# Need tip for entering destination(s) where passenger has multiple stops



## Road Pilot (May 18, 2015)

Hi everyone, I'm new to Uber and to this forum. 

I had a fare last Sunday who did not enter a destination. They were a father and son. The son was going to the train station and the father was going to the airport which was farther away. I entered the train station figuring the app would allow me to enter a second destination. I was wrong. My solution was to not slide the trip completed bar and proceed to the airport where I slid the trip completed bar. When I checked my log on the Uber Partner site that evening, my trip to the airport was not listed. 

What is the correct procedure?

Thanks


----------



## KingJimmy (May 16, 2015)

I had a pax with multi stops recently. The log only shows one. But it billed him for everything. He was just going to tell me how to get to the first stop. I just kindly asked him if he could enter the address in the phone for each stop. And he did without any problem


----------



## UberXTampa (Nov 20, 2014)

Alternatively, you can cancel the address from your driver app and input a new one.


----------



## Road Pilot (May 18, 2015)

UberXTampa said:


> Alternatively, you can cancel the address from your driver app and input a new one.


Thanks!

I'm heading to the Uber office this morning and will ask them how that is done.


----------



## Tim In Cleveland (Jul 28, 2014)

You never have to input a destination address. The app is going to measure your time and the distance you actually travel. It doesn't matter if the customer summoned you to the wrong address then called you to the right one where you started the trip, then they input another wrong address for the destination. No need to correct either. As long as you start where you find them, and stop where you drop them, the trip will be correctly calculated. When you look at the trip map, it will be what actually happened, not what was inputted.


----------



## Road Pilot (May 18, 2015)

Tim In Cleveland said:


> You never have to input a destination address. The app is going to measure your time and the distance you actually travel. It doesn't matter if the customer summoned you to the wrong address then called you to the right one where you started the trip, then they input another wrong address for the destination. No need to correct either. As long as you start where you find them, and stop where you drop them, the trip will be correctly calculated. When you look at the trip map, it will be what actually happened, not what was inputted.

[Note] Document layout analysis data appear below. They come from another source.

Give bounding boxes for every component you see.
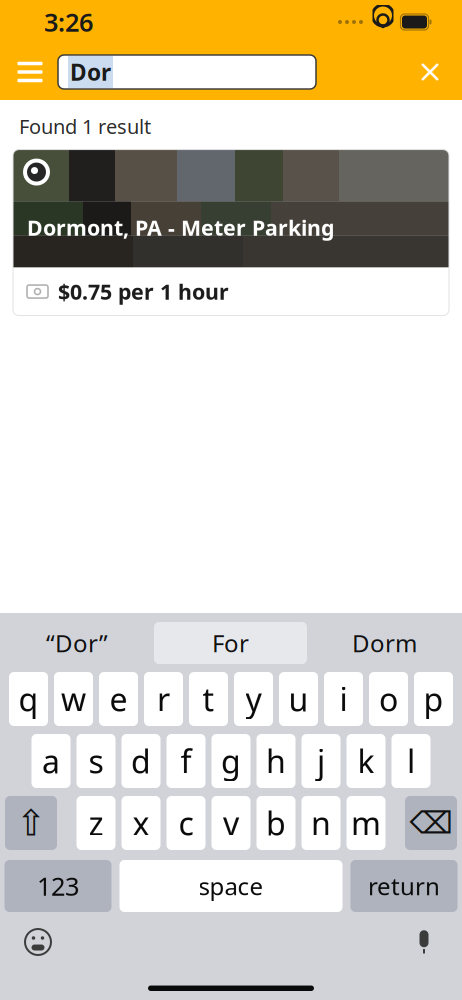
staticText: e bbox=[110, 678, 128, 720]
staticText: t bbox=[202, 678, 214, 720]
button[interactable]: Dor bbox=[58, 55, 316, 89]
button[interactable]: n bbox=[302, 796, 340, 850]
button[interactable]: h bbox=[256, 734, 296, 788]
button[interactable]: t bbox=[189, 672, 228, 726]
staticText: 3:26 bbox=[44, 5, 93, 39]
button[interactable]: z bbox=[76, 796, 116, 850]
staticText: space bbox=[198, 870, 264, 902]
staticText: c bbox=[178, 802, 194, 844]
button[interactable]: y bbox=[234, 672, 273, 726]
staticText: x bbox=[132, 802, 150, 844]
staticText: m bbox=[351, 802, 381, 844]
button[interactable]: k bbox=[346, 734, 386, 788]
staticText: o bbox=[379, 678, 398, 720]
staticText: g bbox=[221, 740, 241, 782]
button[interactable]: For bbox=[154, 622, 307, 664]
staticText: k bbox=[358, 740, 374, 782]
staticText: Dorm bbox=[352, 627, 417, 659]
button[interactable]: s bbox=[76, 734, 116, 788]
staticText: s bbox=[88, 740, 104, 782]
button[interactable]: Dormont, PA - Meter Parking bbox=[13, 150, 449, 316]
button[interactable]: x bbox=[122, 796, 160, 850]
staticText: d bbox=[131, 740, 151, 782]
staticText: “Dor” bbox=[46, 627, 108, 659]
staticText: n bbox=[311, 802, 331, 844]
staticText: h bbox=[266, 740, 286, 782]
staticText: 123 bbox=[37, 869, 79, 903]
staticText: $0.75 per 1 hour bbox=[58, 277, 229, 306]
button[interactable]: c bbox=[166, 796, 206, 850]
staticText: i bbox=[340, 678, 348, 720]
staticText: u bbox=[288, 678, 308, 720]
staticText: For bbox=[212, 627, 249, 659]
staticText: j bbox=[317, 740, 325, 782]
staticText: ⇧ bbox=[16, 803, 46, 844]
staticText: z bbox=[88, 802, 104, 844]
button[interactable]: m bbox=[346, 796, 386, 850]
button[interactable]: Shift bbox=[5, 796, 57, 850]
button[interactable]: j bbox=[302, 734, 340, 788]
button[interactable]: Menu bbox=[2, 44, 58, 100]
staticText: b bbox=[266, 802, 286, 844]
button[interactable]: p bbox=[414, 672, 453, 726]
staticText: Found 1 result bbox=[19, 113, 151, 140]
staticText: w bbox=[61, 678, 86, 720]
button[interactable]: Dictation bbox=[400, 918, 448, 966]
staticText: p bbox=[424, 678, 444, 720]
staticText: l bbox=[407, 740, 415, 782]
button[interactable]: i bbox=[324, 672, 363, 726]
button[interactable]: 123 bbox=[4, 860, 112, 912]
button[interactable]: return bbox=[350, 860, 458, 912]
button[interactable]: d bbox=[122, 734, 160, 788]
button[interactable]: q bbox=[9, 672, 48, 726]
button[interactable]: space bbox=[120, 860, 342, 912]
button[interactable]: g bbox=[212, 734, 250, 788]
button[interactable]: Dorm bbox=[307, 622, 462, 664]
staticText: y bbox=[246, 678, 262, 720]
staticText: Dor bbox=[70, 57, 111, 87]
button[interactable]: Close bbox=[406, 48, 454, 96]
button[interactable]: f bbox=[166, 734, 206, 788]
staticText: r bbox=[157, 678, 170, 720]
button[interactable]: “Dor” bbox=[0, 622, 154, 664]
button[interactable]: v bbox=[212, 796, 250, 850]
button[interactable]: r bbox=[144, 672, 183, 726]
button[interactable]: e bbox=[99, 672, 138, 726]
staticText: q bbox=[18, 678, 38, 720]
button[interactable]: w bbox=[54, 672, 93, 726]
button[interactable]: o bbox=[369, 672, 408, 726]
staticText: v bbox=[223, 802, 239, 844]
button[interactable]: u bbox=[279, 672, 318, 726]
staticText: Dormont, PA - Meter Parking bbox=[27, 213, 334, 242]
button[interactable]: Emoji bbox=[14, 918, 62, 966]
button[interactable]: Delete bbox=[405, 796, 457, 850]
staticText: a bbox=[42, 740, 60, 782]
button[interactable]: l bbox=[392, 734, 430, 788]
button[interactable]: b bbox=[256, 796, 296, 850]
button[interactable]: a bbox=[32, 734, 70, 788]
staticText: f bbox=[180, 740, 192, 782]
staticText: ⌫ bbox=[410, 806, 452, 840]
staticText: return bbox=[368, 870, 440, 902]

Thanks, Tim. That's good to know. If I am not familiar with an area and I enter the first destination, I'm still relying on the PAX to help me navigate to the second destination. This inconvenience to the PAX could result in a less than stellar rating for the driver or as happened to me on another occasion stumbling my way to the next destination when PAX is not familiar with the area.

All of that said, I would like the ability to enter a second destination in the App to enable the GPS.


----------



## LAuberX (Jun 3, 2014)

you can enter a second destination in the app. Don't end the trip, just go back to the "Partner App" and tap on the address, a blank line should pop up for you to fill in.

Or just use Waze/Google maps to enter the second destination once you have arrived at the first. in any case, don't end the trip until everybody is out of the car!


----------



## rjenkins (Nov 30, 2014)

Although it's good to get an overall view of where you're headed, don't feel you have to program a trip like a pilot, with waypoints for each stop.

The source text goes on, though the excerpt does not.